Pakistan Army Chief of Staff in SA


Pakistan’s Chief of Army Staff (COAS) General Qamar Javed Bajwa is currently visiting South Africa where he is meeting with South African Army officials and defence company representatives.

Bajwa was welcomed by Chief of the South African Army, Lieutenant General Lindile Yam, at a parade on 28 January. Yam said Pakistan and South Africa enjoy strong defence ties, especially after defence minister Nosiviwe Mapisa-Nqakula visited Pakistan to sign a memorandum of understanding (MoU) for cooperation in the defence and defence production sectors in March 2017.

Yam also emphasised that Pakistan and South Africa see the exchange of military students, and Pakistan participates in the Africa Aerospace and Defence exhibition outside Pretoria. The Pakistani Army has a student attending the Staff College in South Africa while Pakistan has accepted South African soldiers for staff college training. Pakistan has also trained some South African personnel in special forces roles. Yam said around 30-40 South African commanders have been trained in Pakistan. This has included counter-terrorism training.

The SA Army said Yam and Bajwa would deliberate on army-to-army issues of interest that would bring the two landward forces closer to one another and contribute towards the efforts for peace and stability in Africa. “The goodwill visit is aimed at enhancing bilateral relations between the two armies, sharing ideas pertaining to cutting-edge defence technology and best practices employed by their respective defence industries.”

“South Africa has a good technological base we want to benefit from,” Bajwa said, with defence companies having good arms and ammunition capabilities. Bajwa arrived on 26 January and has already visited Denel and Rheinmetall Denel Munition (RDM). He said Pakistan has procured ammunition from RDM and is looking to acquire more.

Pakistan is also looking to acquire 155 mm artillery – Denel Land Systems in 2016 promoted its T5-52 self-propelled howitzer at the IDEAS defence show in Karachi in response to Pakistan Army requirements.

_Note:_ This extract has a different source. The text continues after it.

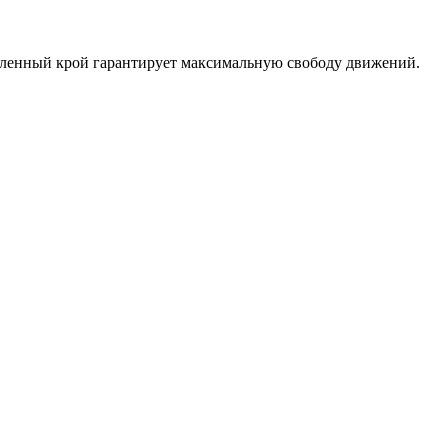
аленный крой гарантирует максимальную свободу движений.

Pakistan’s interest in the T5-52 comes after India in mid-2016 approved the roughly $750 million sale of 145 M-777 howitzers from BAE Systems in the United States. Although Pakistan has in the last decade bought 115 M109A5s from the United States, it is on the lookout for additional artillery.

Yam said a Pakistan Army delegation was recently in South Africa and a South African delegation has visited Pakistan. He said there are exploratory discussions relating to artillery while Bajwa added that negotiations are ongoing.

“Despite the distance we have, our thinking and understanding of world affairs is quite similar,” Bajwa said. Both South Africa and Pakistan are non-aligned and have similar foreign policy outlooks. “The opportunities are immense in military-to-military cooperation,” Bajwa said.

He cautioned that terrorism can erupt at any time and it is better to prepare for it. “We have huge experience we can share with South Africa.” He said Pakistan has been fighting terrorists for the last 17 years and has almost completely beaten them. “We can help South Africa train to fight terrorists,” he said. “We lost 7 000 troops but we were able to beat terrorism.”

Bajwa said Pakistan is involved in Africa, with 5 000 troops deployed on peacekeeping missions on the continent in addition to observers in Western Sahara. The Pakistan Navy also takes part in the Multinational Combined Task Force 151 anti-piracy effort in the Indian Ocean. Bajwa himself has served as a brigadier in the UN mission in the Democratic Republic of Congo and as a brigade commander.

Bajwa said when he returns to Pakistan he will promote South Africa to Pakistani businessmen and encourage them to invest in South Africa. “Your businessmen can also benefit from what we produce in Pakistan….We also make good equipment like the Super Mushshak and JF-17 thunder aircraft. We have no restrictions or sanctions.”